End-to-end pipeline from selecting sites from the global [PhenoCam Network](https://phenocam.nau.edu/) to run [EFAST](https://github.com/DHI-GRAS/efast) spatio-temporal fusion with Sentinel-2 / Sentinel-3 and validate GCCs accross sensors.
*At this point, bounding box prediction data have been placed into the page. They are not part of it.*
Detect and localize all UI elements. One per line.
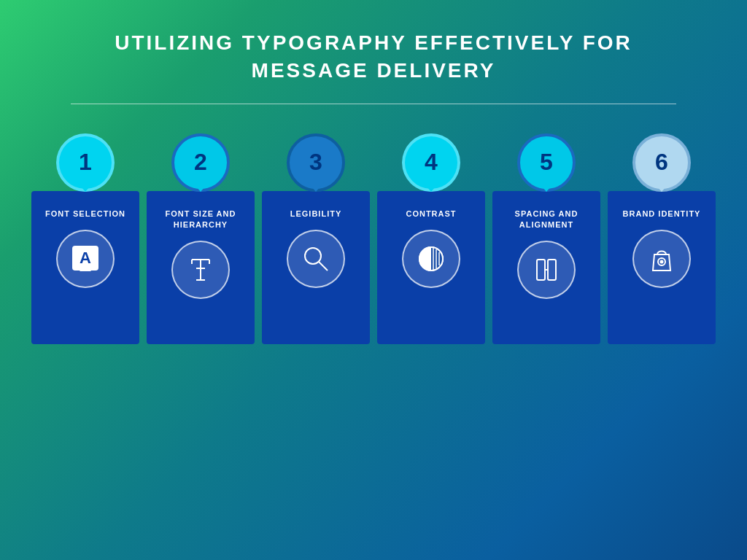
bubble-pointer-3 <box>307 182 325 192</box>
app: UTILIZING TYPOGRAPHY EFFECTIVELY FOR MES… <box>0 0 747 560</box>
title-section: UTILIZING TYPOGRAPHY EFFECTIVELY FOR MES… <box>29 29 718 85</box>
card-body-6: BRAND IDENTITY <box>608 191 716 344</box>
card-label-3: LEGIBILITY <box>290 201 342 219</box>
svg-rect-17 <box>537 260 545 280</box>
cards-container: 1 FONT SELECTION A <box>29 133 718 344</box>
card-2: 2 FONT SIZE AND HIERARCHY <box>147 133 255 344</box>
card-body-5: SPACING AND ALIGNMENT <box>492 191 600 344</box>
font-selection-icon-circle: A <box>56 230 115 288</box>
card-body-2: FONT SIZE AND HIERARCHY <box>147 191 255 344</box>
main-title: UTILIZING TYPOGRAPHY EFFECTIVELY FOR MES… <box>29 29 718 85</box>
card-body-3: LEGIBILITY <box>262 191 370 344</box>
svg-rect-2 <box>80 269 91 271</box>
card-label-4: CONTRAST <box>406 201 456 219</box>
font-selection-svg: A <box>66 240 104 278</box>
bubble-pointer-5 <box>538 182 555 192</box>
card-label-2: FONT SIZE AND HIERARCHY <box>166 201 236 231</box>
svg-text:A: A <box>80 249 91 267</box>
svg-point-21 <box>661 260 663 262</box>
bubble-pointer-2 <box>192 182 209 192</box>
font-size-svg <box>182 251 220 289</box>
card-3: 3 LEGIBILITY <box>262 133 370 344</box>
brand-svg <box>643 240 681 278</box>
svg-point-10 <box>305 248 321 264</box>
title-line1: UTILIZING TYPOGRAPHY EFFECTIVELY FOR <box>115 31 632 54</box>
svg-line-11 <box>319 262 328 271</box>
bubble-pointer-1 <box>77 182 94 192</box>
card-label-5: SPACING AND ALIGNMENT <box>515 201 578 231</box>
title-divider <box>71 104 677 104</box>
card-label-6: BRAND IDENTITY <box>623 201 701 219</box>
bubble-pointer-4 <box>422 182 440 192</box>
brand-icon-circle <box>632 230 691 288</box>
bubble-pointer-6 <box>653 182 670 192</box>
card-label-1: FONT SELECTION <box>45 201 125 219</box>
card-body-1: FONT SELECTION A <box>31 191 139 344</box>
legibility-icon-circle <box>287 230 345 288</box>
legibility-svg <box>297 240 335 278</box>
contrast-svg <box>412 240 450 278</box>
card-body-4: CONTRAST <box>377 191 485 344</box>
card-6: 6 BRAND IDENTITY <box>608 133 716 344</box>
title-line2: MESSAGE DELIVERY <box>252 59 496 82</box>
contrast-icon-circle <box>402 230 460 288</box>
spacing-icon-circle <box>517 241 576 299</box>
card-4: 4 CONTRAST <box>377 133 485 344</box>
card-1: 1 FONT SELECTION A <box>31 133 139 344</box>
font-size-icon-circle <box>171 241 230 299</box>
card-5: 5 SPACING AND ALIGNMENT <box>492 133 600 344</box>
svg-rect-18 <box>548 260 556 280</box>
spacing-svg <box>527 251 565 289</box>
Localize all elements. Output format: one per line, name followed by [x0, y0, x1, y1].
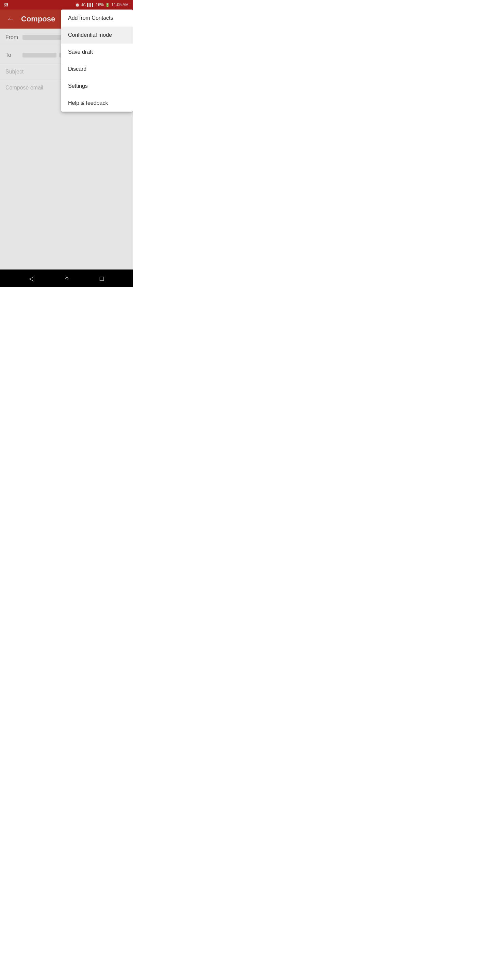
- menu-item-add-from-contacts[interactable]: Add from Contacts: [61, 10, 133, 27]
- menu-item-settings[interactable]: Settings: [61, 78, 133, 95]
- menu-item-confidential-mode[interactable]: Confidential mode: [61, 27, 133, 43]
- dropdown-menu: Add from Contacts Confidential mode Save…: [61, 10, 133, 111]
- menu-item-discard[interactable]: Discard: [61, 60, 133, 78]
- menu-item-help-feedback[interactable]: Help & feedback: [61, 95, 133, 111]
- menu-item-save-draft[interactable]: Save draft: [61, 43, 133, 60]
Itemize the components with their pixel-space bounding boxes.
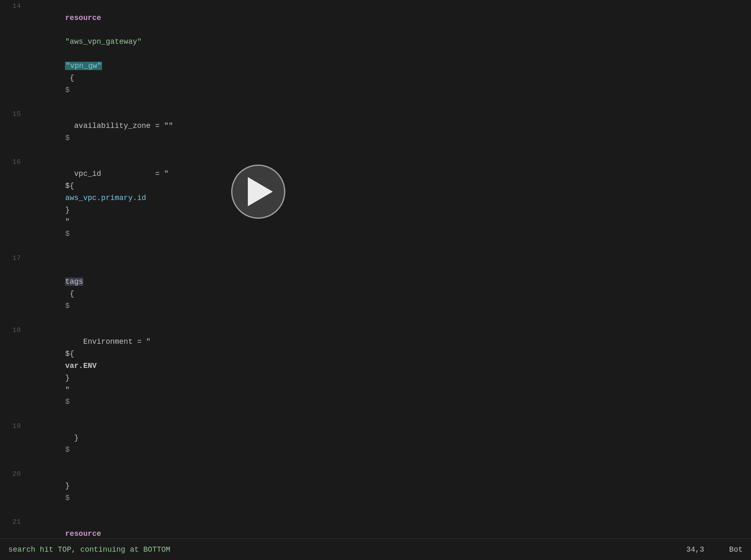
code-line-17: 17 tags { $ <box>0 252 751 324</box>
status-right: 34,3 Bot <box>686 545 743 554</box>
code-content: 14 resource "aws_vpn_gateway" "vpn_gw" {… <box>0 0 751 538</box>
cursor-position: 34,3 <box>686 545 704 554</box>
code-line-15: 15 availability_zone = "" $ <box>0 108 751 156</box>
play-button[interactable] <box>231 165 285 219</box>
status-bar: search hit TOP, continuing at BOTTOM 34,… <box>0 538 751 560</box>
code-editor: 14 resource "aws_vpn_gateway" "vpn_gw" {… <box>0 0 751 560</box>
code-line-14: 14 resource "aws_vpn_gateway" "vpn_gw" {… <box>0 0 751 108</box>
code-line-19: 19 } $ <box>0 420 751 468</box>
code-line-16: 16 vpc_id = " ${ aws_vpc.primary.id } " … <box>0 156 751 252</box>
code-line-20: 20 } $ <box>0 468 751 516</box>
code-line-21: 21 resource "aws_customer_gateway" "cust… <box>0 516 751 538</box>
play-triangle-icon <box>248 177 273 206</box>
editor-mode: Bot <box>729 545 743 554</box>
code-line-18: 18 Environment = " ${ var.ENV } " $ <box>0 324 751 420</box>
search-status: search hit TOP, continuing at BOTTOM <box>8 545 170 554</box>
The numbered steps cover site selection, Sentinel data acquisition, different fusion orders, accuracy metrics, and sample-level statistics, all feeding a static web QA viewer.
---
## Pipeline overview
| Step | Script | What it does |
|------|--------|--------------|
| 1 | `1-phenocam.py` | Download PhenoCam metadata and `one_day_summary` GCC CSVs |
| 2 | `2-phenocam-screening.py` | Apply PhenoCam count, SNR, and proximity gates to select feasible sites |
| 3 | `3-sentinel-data.py` | Acquire S2 (Earth Search COG) and S3 OLCI SYN L2 (CDSE OpenEO); prepare REFL, DIST_CLOUD, and composite GeoTIFFs |
| 4 | `4-fusion.py` | Run EFAST BtI (fuse reflectance → GCC) and ItB (fuse GCC directly) for each screened site |
| 5 | `5-metrics.py` | Extract PhenoCam-matched timeseries, compute NSE/RMSE/r baselines and fusion metrics, emit per-site JSON and webapp manifest |
| 6 | `6-statistics-fusion-order.py` | Paired ItB-vs-BtI significance test (Wilcoxon + t-test) across all sites |
| 7 | `7-gcc-suitability.py` | PhenoCam GCC suitability as a fusion-accuracy reference (representativeness + LOOCV concordance) |
---
## Quick start
### Run pipeline wrapper (recommended)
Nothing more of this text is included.